WASHINGTON -- Among the political shoals that candidate Bill Clinton safely navigated in his 1992 campaign was firm organized labor opposition to the North American Free Trade Agreement (NAFTA) on grounds it would cause massive job losses to Mexico.
Clinton finessed the issue during what proved to be the critical Illinois and Michigan presidential primaries, where the labor vote was a key. He said he supported "free trade" in general but wanted to see the fine print of the NAFTA deal then still being negotiated by President George Bush.
Clinton won both primaries and effectively eliminated pro-business candidate Paul Tsongas from the race. In Michigan, where candidate Jerry Brown ran second to Clinton, Brown sought to draw off labor support by raising doubts about Clinton's position on NAFTA, but had only modest success.
The Arkansas governor got by with general remarks about insisting on provisions in NAFTA that would protect American jobs by requiring Mexico to impose tougher environmental and labor standards on its own industries.

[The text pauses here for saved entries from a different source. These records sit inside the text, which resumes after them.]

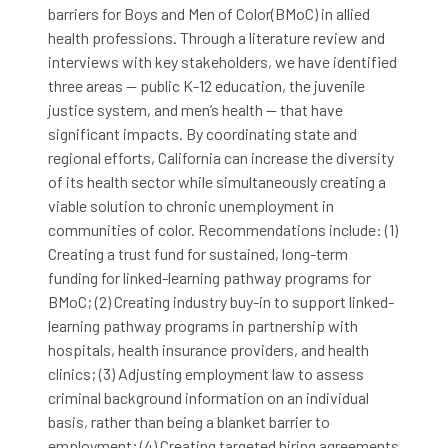
barriers for Boys and Men of Color(BMoC) in allied
health professions. Through a literature review and
interviews with key stakeholders, we have identified
three areas — public K-12 education, the juvenile
justice system, and men’s health — that have
significant impacts. By coordinating state and
regional efforts, California can increase the diversity
of its health sector while simultaneously creating a
viable solution to chronic unemployment in
communities of color. Recommendations include: (1)
Creating a trust fund for sustained, long-term
funding for linked-learning pathway programs for
BMoC; (2) Creating industry buy-in to support linked-
learning pathway programs in partnership with
hospitals, health insurance providers, and health
clinics; (3) Adjusting employment law to assess
criminal background information on an individual
basis, rather than being a blanket barrier to
employment; (4) Creating targeted hiring agreements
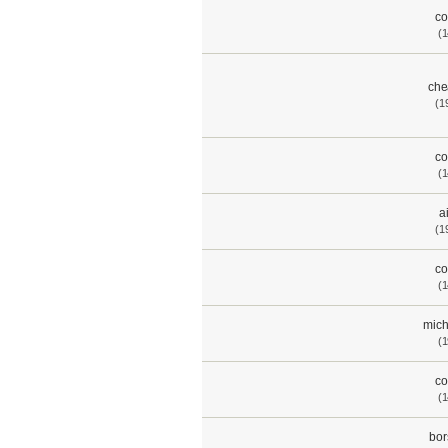
co
(1
che
(1
co
(1
a
(1
co
(1
mich
(1
co
(1
bor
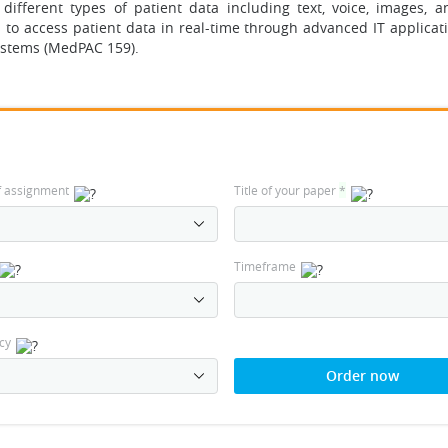
different types of patient data including text, voice, images, a
s to access patient data in real-time through advanced IT applicat
ystems (MedPAC 159).
f assignment
Title of your paper
*
Timeframe
cy
Order now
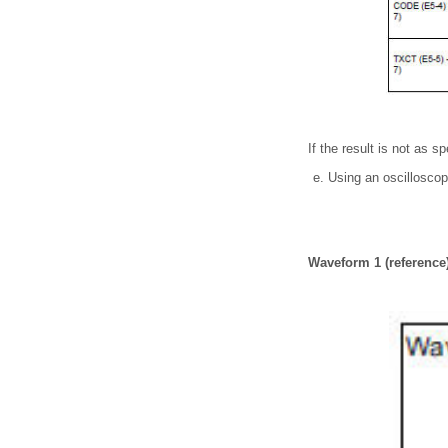
If the result is not as s
Using an oscillosco
Waveform 1 (reference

Without them, he said, Mexican industry would be able to flood U.S. markets with goods priced at levels American industry could not approach.
It was not until a month before the election, at a speech at North Carolina State, that Clinton formally endorsed NAFTA, while saying he would not sign it in the form the agreement by then had been shaped by the Bush administration. He said he would insist on additional provisions on environmental and labor standards that he said could be attached "without renegotiating the basic agreement."

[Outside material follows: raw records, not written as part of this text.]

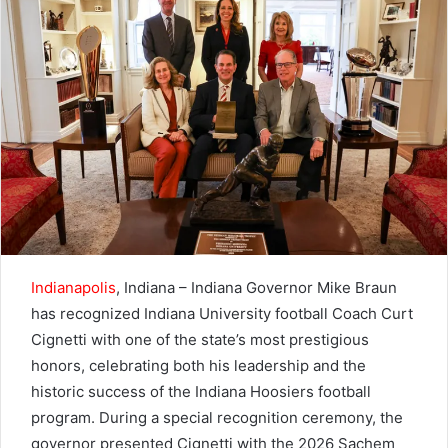
email
Indianapolis
, Indiana – Indiana Governor Mike Braun
has recognized Indiana University football Coach Curt
Cignetti with one of the state’s most prestigious
honors, celebrating both his leadership and the
historic success of the Indiana Hoosiers football
program. During a special recognition ceremony, the
governor presented Cignetti with the 2026 Sachem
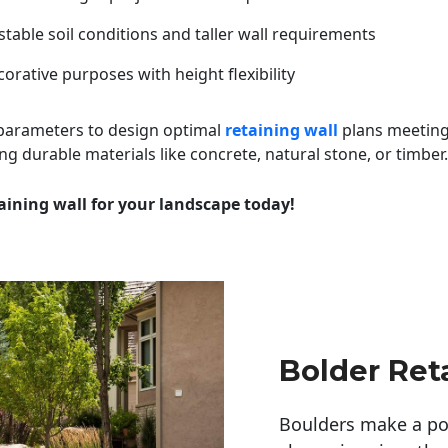
table soil conditions and taller wall requirements
orative purposes with height flexibility
 parameters to design optimal
retaining wall
plans meeting
ng durable materials like concrete, natural stone, or timber.
aining wall for your landscape today!
Bolder Ret
Boulders make a pow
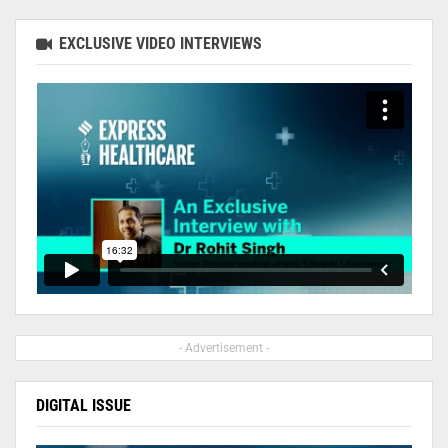
EXCLUSIVE VIDEO INTERVIEWS
- Advertisement -
DIGITAL ISSUE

The position was widely viewed as a politically crafty hedge, arrived at after consultations with House Majority Leader Richard Gephardt, originally a strong foe of NAFTA who even now remains skeptical that it can be adjusted to safeguard U.S. workers' interests adequately.
In the end, though, most elements of organized labor swallowed hard and accepted Clinton's assurances that he would, if elected, make NAFTA palatable to them, or not agree to it.

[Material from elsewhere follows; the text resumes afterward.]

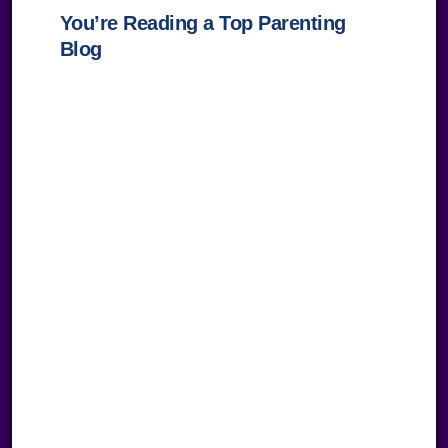
You’re Reading a Top Parenting
Blog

Since then, the Clinton administration has been stroking organized labor to keep it lined up behind him on the issue. Secretary of Labor Robert Reich gathered his Labor Advisory Committee, a 17-union body headed by AFL-CIO
Secretary-Treasurer Tom Donahue, to consult with Mickey Kantor, the U.S. Trade Representative spearheading the effort to win adjustments from the Mexicans.
Rumblings of discontent are now being heard in Congress in spite of assurances from Kantor that the Clinton administration will insist on mechanisms to make sure that higher environmental and workplace standards are required by Mexican industries.
While AFL-CIO spokesman Rex Hardesty says there is no single litmus test by which his organization intends to judge Clinton, revamping NAFTA to meet labor's concerns clearly shares top billing with only a few others, including health-care reform.
While it undoubtedly is true that organized labor no longer has the political clout it enjoyed in New Deal and subsequent years, it continues to represent a very important constituency for any Democratic president.
The massive loss of blue-collar voters to Ronald Reagan and even to George Bush in 1988 -- the "Reagan Democrats" -- sharply undercut Democratic hopes in the three previous presidential elections. It was a loss that Clinton worked hard, and successfully, to reverse in 1992.
Organized labor came to support Clinton last year only warily, first backing old-line liberal Sen. Tom Harkin. Once Harkin dropped out, however, and Clinton's only remaining serious opposition was posed by Tsongas, the unions by and large went along.
Now, Hardesty notes, even NAFTA's most outspoken foe, the International Longshoremen's and Warehousemen's Union (ILWU), is simply calling on Clinton to make sure that the agreement he signs is fair.
In this first major labor issue to come to a test in his administration, Clinton is getting the benefit of the doubt from organized labor, and he can't afford politically not to deliver.